Open BradKML opened 3 years ago
This function can be borrowed easily with a simple import queue
class Frontier():
""" Objects of this class keep track of the Breadth-First Search
Frontier as it is expanded.
"""
def __init__(self, src, expander):
self.internal = set()
self.perimeter = set()
# The BFS queue contains the same elements as self.perimeter
# but in bfs order, i.e. elements closer to source are nearer
# to the beginning of the queue.
self.queue = queue.Queue()
self.perimeter.add(src)
self.queue.put_nowait(src)
# some metadata to be able to trace back the path from a node
# to the source node
self.metadata = {}
self.metadata[src] = {"distance": 0, "parent": None}
# This function is called on a node when we need to get the
# outgoing edges.
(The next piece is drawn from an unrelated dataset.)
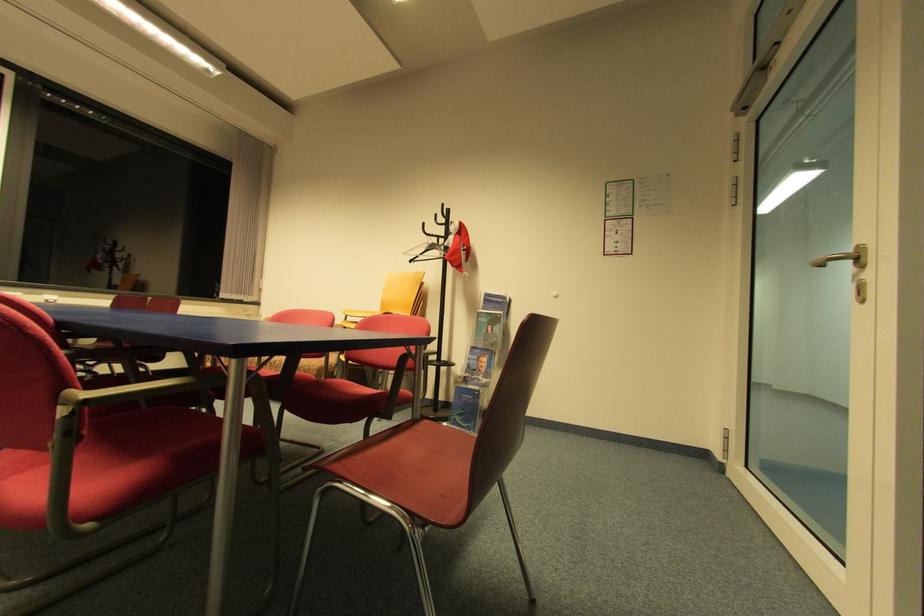 Find where to turn the gold door handle. Please return your answer as a coordinate pair (x, y).

(857, 256)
It is going to be different for the source
# and destination nodes in our social graph. Returns a set.
self.expander = expander
def expand_perimeter(self):
""" Expands the pperimeter by picking up the node at the front
of the queue and expanding it to its followers/friends depending
upon the definition of this.expander function.
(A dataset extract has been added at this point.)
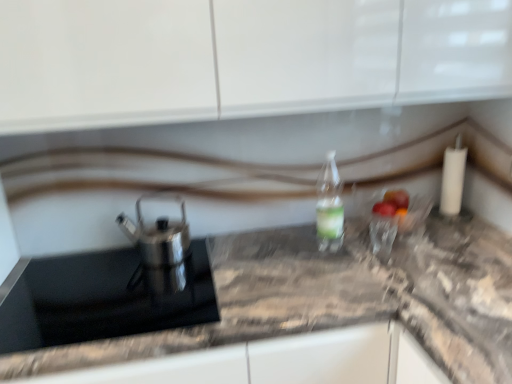 Locate an element on the screen. Image resolution: width=512 pixels, height=384 pixels. vacant space in front of satin silver teapot at left is located at coordinates (130, 300). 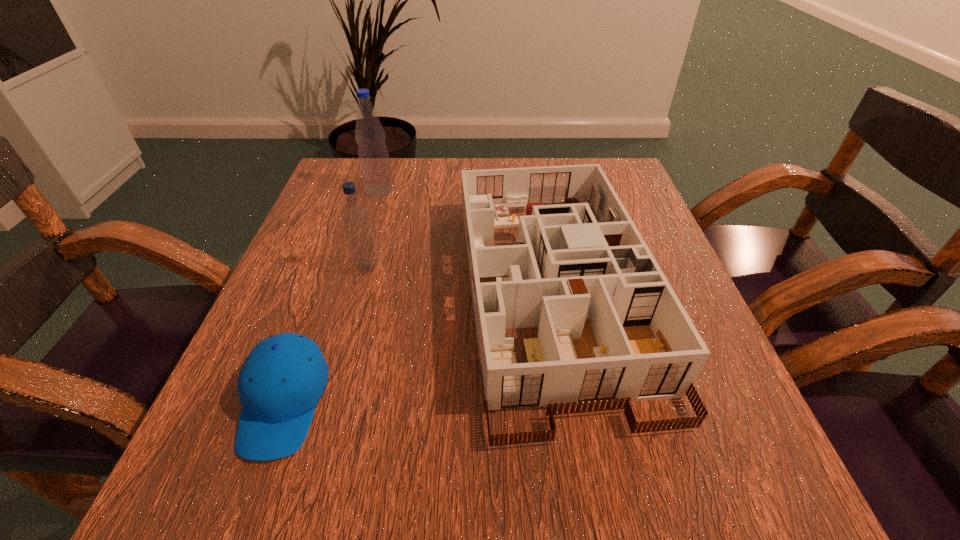 Find the location of a particular element. object that is at the near right corner is located at coordinates (612, 330).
Returns the new elements found outside the periphery.
"""
# User at the front of the breadth-first queue is made internal
u = self.queue.get_nowait()
self.internal.add(u)
self.perimeter.remove(u)
# let's move the frontier forward at the node 'u'
new_nodes = self.expander(u).difference(self.internal, self.perimeter)
print(".", end="")
sys.stdout.flush()
# Keep track of distance of a node from src and its parent
d = self.metadata[u]["distance"]
for n in new_nodes:
self.metadata[n] = {"distance": d + 1, "parent": u}
self.perimeter.update(new_nodes)
list(map(self.queue.put_nowait, new_nodes))
return set(new_nodes)
def is_on_perimeter(self, user_id):
""" Tells whether user_id is in on the perimeter of this bfs frontier.
"""
return (user_id in self.perimeter)
def covered_all(self):
""" True if we have covered all the graph, i.e.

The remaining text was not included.